LLM Inference Speedup

Inference Basics

Inference Basics

1. Core Concepts¶

Autoregressive Generation¶

LLMs generate tokens sequentially: P(token_t | token_1, ..., token_{t-1})
Each token requires full model forward pass
Output of step t becomes input for step t+1

Two-Phase Inference¶

Prefill Phase (Prompt Processing)

Process entire input prompt in parallel
Compute KV cache for all input tokens
Computationally intensive, compute-bound
Time complexity: O(n²d) for n tokens, d dimensions

Decode Phase (Token Generation)

Generate one token at a time
Reuse cached KV from previous tokens
Memory-bound operation (fetching weights/KV cache)
Continues until EOS token or max length

Key Metrics¶

Time to First Token (TTFT) = Prefill time
Time Per Output Token (TPOT) = Average decode time per token
Total Latency = TTFT + (num_output_tokens × TPOT)

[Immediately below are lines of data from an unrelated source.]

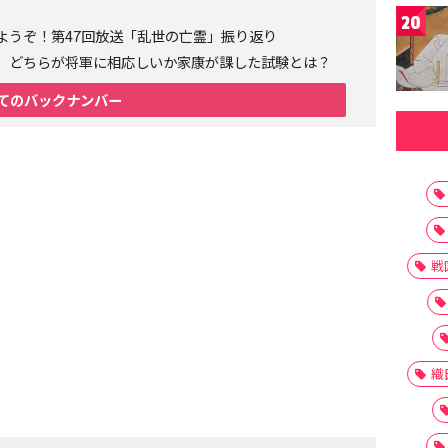
20
ようぞ！第47回放送「乱世の亡霊」振り返り
、どちらが将軍に相応しいか家康が課した試験とは？
てのバックナンバー
戦
織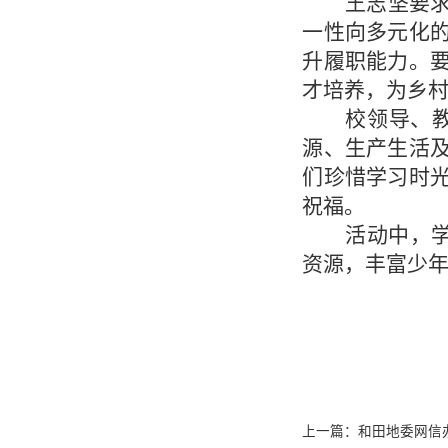
王志坚要
一性向多元化
升履职能力。
才培养，为乡
校领导、
源、生产生活
们珍惜学习时
祝福。
活动中，
资源，丰富少
上一篇：
和田地委网信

2. Model Architecture Components¶

Transformer Blocks¶

Multi-head self-attention: O(n²d) complexity
Feed-forward network: O(nd_ff) where d_ff ≈ 4d
Layer normalization
Residual connections

KV Cache¶

Stores key/value matrices from previous tokens
Size per layer: 2 × batch_size × seq_len × num_heads × head_dim × 2 bytes (FP16)
Example: LLaMA-2-7B with seq_len=2048, batch=1
Per layer: 2 × 1 × 2048 × 32 × 128 × 2 ≈ 33 MB
Total (32 layers): ~1 GB

3. Memory Requirements¶

Total Memory = Model Weights + KV Cache + Activations + Overhead

Model Weights = num_params × bytes_per_param
- FP32: 4 bytes, FP16: 2 bytes, INT8: 1 byte, INT4: 0.5 bytes

Activations = temporary tensors during forward pass
Overhead = CUDA context, fragmentation (~10-20%)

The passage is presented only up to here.